In your Semantics Matter talk, you expressed some doubt that dynamic languages allow you to provide meaning to code and therefore we should prefer languages like C# and Java because the compiler-time type checking provides a safety net. As someone who’s developed systems using C#, Java (1.4) and Python, I found myself feeling uneasy about the suggestion. I spoke to you briefly in the bar before I had to leave and spoke about APIs and you suggested types help guide less experienced developers. Unfortunately I didn’t have more time to speak to you, but these are the thoughts I had about it on the way home.
I realise my experience of Java isn’t as recent as yours, but I hope you take the examples provided in the spirit of examples rather than best practice.
I can see how types aid developers to understand an API, and I can see the benefits of strongly types rather than “stringly” typed interfaces. My problem with that is typing isn’t nearly enough, as you showed with a number of Data and string examples, and we know we have to test, and add contracts to ensure that the value passed not only matches the type, but isn’t null, that an ID key matches a known value, that a credit card number is the right length and passes the checksum, and a number of other validations that typing doesn’t capture, because the developer has to layer meaning onto the data.

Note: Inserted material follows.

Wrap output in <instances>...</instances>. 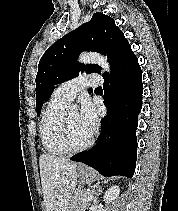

Typing hides meaning. It beats semantics into a corner – UTF8-encoded text or ASCII-encoded text or object Identifiers can are all be strings, and their meaning is subsumed into their type.But the only time we can identify a type is in the run time context : because the user typed something in the Address field, rather than the Postcode field. It doesn’t have a semantic type and it doesn’t have meaning until we validate it. In this way, typing lulls you into a false sense of security. XML provides slightly better types – XML is strict and allows you to enforce regex, length and other constraints that make sense for that type, but it doesn’t solve the full problem – it still can’t tell you if an email or postcode are valid – they only have a semantic meaning as a locator once they’ve located you.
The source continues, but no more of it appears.